You make rapid mental computations between what you now realise is numerical garbage coming out of her mouth and trying to remember what’s left in your wallet.

Offline myothernameis

Do you use public transport in London to get to your punts, sparkus? If so, it could have something to do with the information London Transport can collect from your ticket.

Dont forget, there also google maps timeline, which record every place you have visit, onto google

Dont forget, there also google maps timeline, which record every place you have visit, onto google

You can disable that function on your iPhone or Android handset.  :hi:

Offline sparkus

Dont forget, there also google maps timeline, which record every place you have visit, onto google

Disabled, though searches are harder to erase.

Offline vindici

Disabled, though searches are harder to erase.

There's a setting to automatically erase this at specified intervals 😎

Offline nwluvit

You can disable that function on your iPhone or Android handset.  :hi:

The Google map thing is getting really accurate. Had a haircut the other day. Now been asked if I wanted to review it. Had literally walked in off the street, but had to take a call so phone was on.

Offline JPin

When your mate posts a pic in your WhatsApp group featuring a well-known TS on all fours with just a hint of ballsack showing, saying, "Caption this" ... and you instantly know the TS's name, how much she charges and where she's based - but respond with, "She got the sack".

For anyone who wants to know, it was this pic  :D



[Image hidden]

Offline RAJEC

When your mate posts a pic in your WhatsApp group featuring a well-known TS on all fours with just a hint of ballsack showing, saying, "Caption this" ... and you instantly know the TS's name, how much she charges and where she's based - but respond with, "She got the sack".

For anyone who wants to know, it was this pic  :D



[Image hidden]

You also know your mate is on ukpunting  :lol:

Offline webpunter

In the new section beginning with a 'T'  ;)

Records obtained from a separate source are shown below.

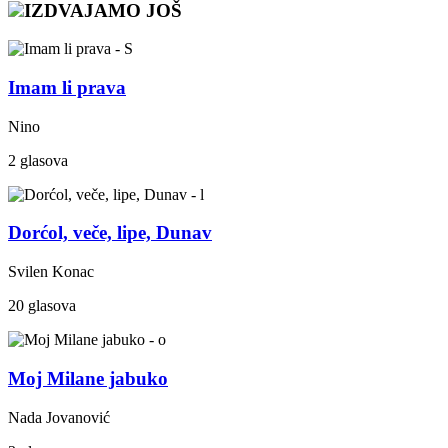
IZDVAJAMO JOŠ
Imam li prava
Nino
2 glasova
Dorćol, veče, lipe, Dunav
Svilen Konac
20 glasova
Moj Milane jabuko
Nada Jovanović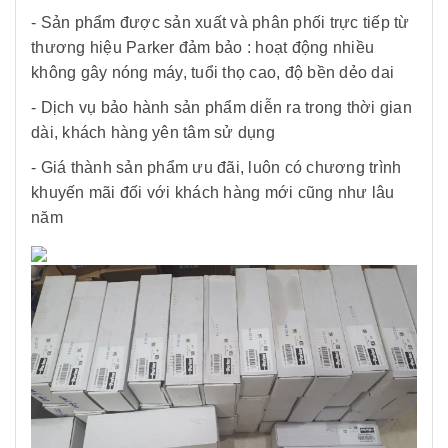
- Sản phẩm được sản xuất và phân phối trực tiếp từ
thương hiệu Parker đảm bảo : hoạt động nhiều
không gây nóng máy, tuổi thọ cao, độ bền dẻo dai
- Dịch vụ bảo hành sản phẩm diễn ra trong thời gian
dài, khách hàng yên tâm sử dụng
- Giá thành sản phẩm ưu đãi, luôn có chương trình
khuyến mãi đối với khách hàng mới cũng như lâu
năm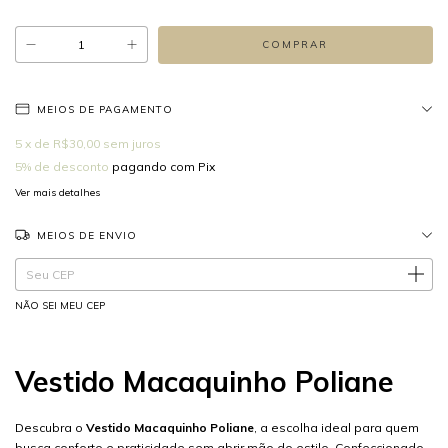
MEIOS DE PAGAMENTO
5
x de
R$30,00
sem juros
5% de desconto
pagando com Pix
Ver mais detalhes
MEIOS DE ENVIO
Entregas para o CEP:
ALTERAR CEP
NÃO SEI MEU CEP
Vestido Macaquinho Poliane
Descubra o
Vestido Macaquinho Poliane
, a escolha ideal para quem
busca conforto e praticidade sem abrir mão do estilo. Confeccionado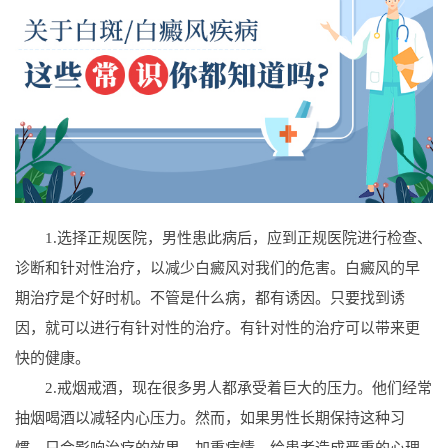
1.选择正规医院，男性患此病后，应到正规医院进行检查、
诊断和针对性治疗，以减少白癜风对我们的危害。白癜风的早
期治疗是个好时机。不管是什么病，都有诱因。只要找到诱
因，就可以进行有针对性的治疗。有针对性的治疗可以带来更
快的健康。
2.戒烟戒酒，现在很多男人都承受着巨大的压力。他们经常
抽烟喝酒以减轻内心压力。然而，如果男性长期保持这种习
惯，只会影响治疗的效果，加重病情，给患者造成严重的心理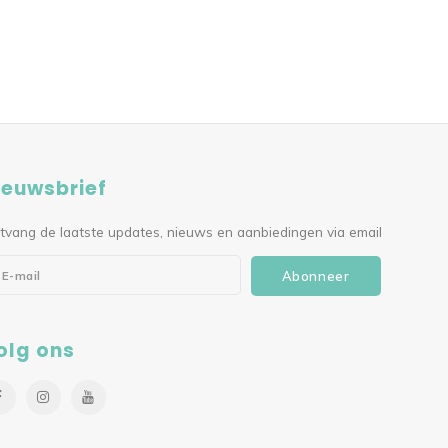
ieuwsbrief
tvang de laatste updates, nieuws en aanbiedingen via email
Abonneer
olg ons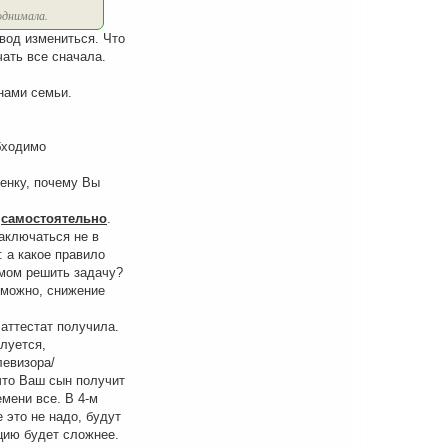
а
однимала.
л
у
овод измениться. Что
чать все сначала.
ами семьи.
обходимо
енку, почему Вы
и
самостоятельно
.
заключаться не в
: а какое правило
емом решить задачу?
озможно, снижение
 аттестат получила.
луется,
левизора/
что Ваш сын получит
емени все. В 4-м
 это не надо, будут
ацию будет сложнее.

You also know your mate is on ukpunting  :lol:

Offline myothernameis

This 15 year old boy was walking in front of me, with his rucksack on his back, and had his initials on the back.  Now when this boy grows up, wonder what sort of hobbies he will take up

And his name was, Alan Walker

When driving and heading West, I always smile when the needle gives a sign that looks like an A, followed by W

You ask all of your customers to pay cash!!

Offline lamboman

Whenever I pass the Longbridge roundabout Warwick which reminds me of my sadly retired regular.
Also whenever I go to a new hotel and the bathroom reminds me to have a shower and get ready.

Online stampjones

You get a work email from a girl called paulina and it makes you think of a big titted polish escort from 20 odd years ago. Happened today. Literally hadnt thought of her in 20 years but suddenly remembered every beautiful inch of her.

Offline sparkus

You get a work email from a girl called paulina and it makes you think of a big titted polish escort from 20 odd years ago. Happened today. Literally hadnt thought of her in 20 years but suddenly remembered every beautiful inch of her.

Link?

Online stampjones

Link?
It was one of the agencies. Admiral the hot collection or one of those. She was 250 an hour which I couldnt really afford but couldnt resist either. Kids dont need food that much anyway right?


Offline tantric talents

Vaguely aware of “flog it” being on Tv in the background and suddenly the buxom girl who is examining a diamond solitaire just asks the lady seller the question
“ How big is it?”  And then “ it’s what every girl wants to know!”